▸ Your assignment: Which lines in the listing below contain "della"? Copy each of them.

▸ Material supplied:
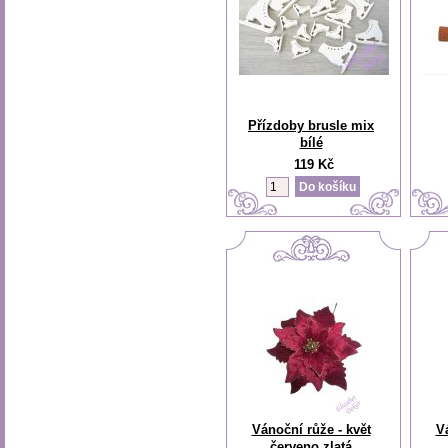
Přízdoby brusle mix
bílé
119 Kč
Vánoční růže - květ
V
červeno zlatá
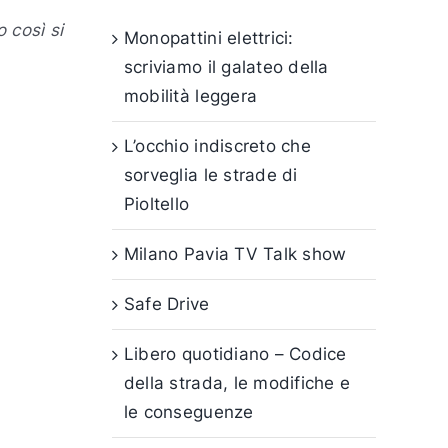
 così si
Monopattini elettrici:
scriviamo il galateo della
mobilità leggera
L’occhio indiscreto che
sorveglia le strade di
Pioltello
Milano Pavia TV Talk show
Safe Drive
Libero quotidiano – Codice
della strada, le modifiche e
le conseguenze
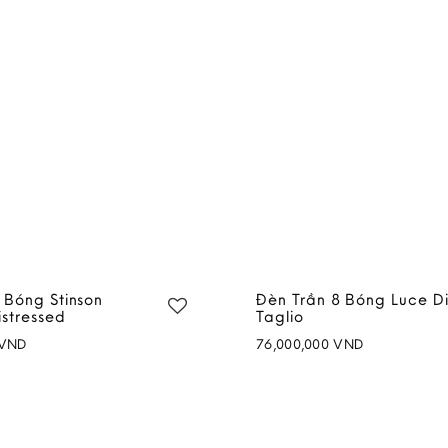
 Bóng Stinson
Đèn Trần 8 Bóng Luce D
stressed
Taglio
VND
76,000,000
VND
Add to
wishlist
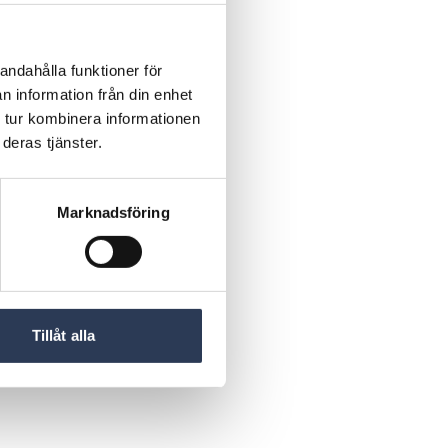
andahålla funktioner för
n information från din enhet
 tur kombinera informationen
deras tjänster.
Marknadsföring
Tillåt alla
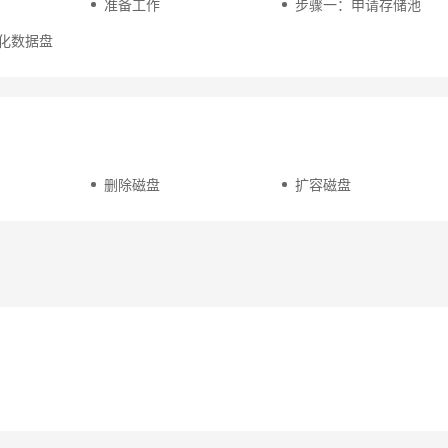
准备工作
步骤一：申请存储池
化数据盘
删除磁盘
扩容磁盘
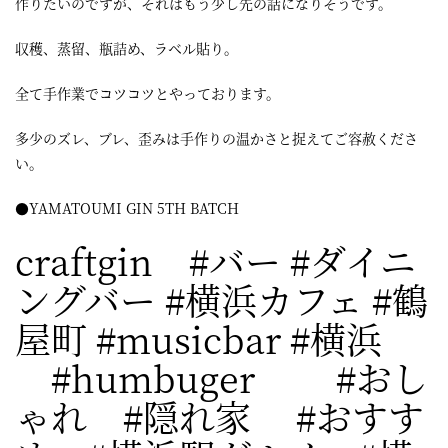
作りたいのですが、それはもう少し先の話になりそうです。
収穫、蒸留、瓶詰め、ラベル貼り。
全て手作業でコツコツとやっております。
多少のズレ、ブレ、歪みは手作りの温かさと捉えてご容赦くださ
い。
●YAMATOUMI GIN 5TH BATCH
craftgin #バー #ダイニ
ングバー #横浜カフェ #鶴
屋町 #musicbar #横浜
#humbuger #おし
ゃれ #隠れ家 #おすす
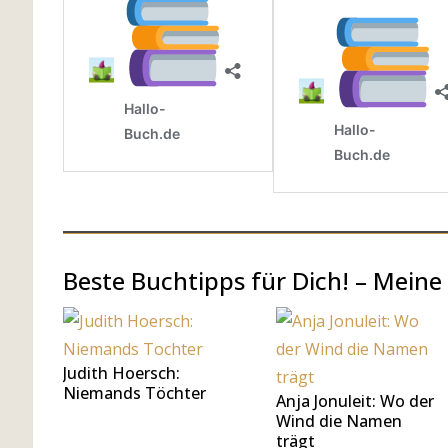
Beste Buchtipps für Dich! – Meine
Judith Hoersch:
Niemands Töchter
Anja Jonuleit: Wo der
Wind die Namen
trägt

▸ Written solution:
scriviamo il galateo della
della strada, le modifiche e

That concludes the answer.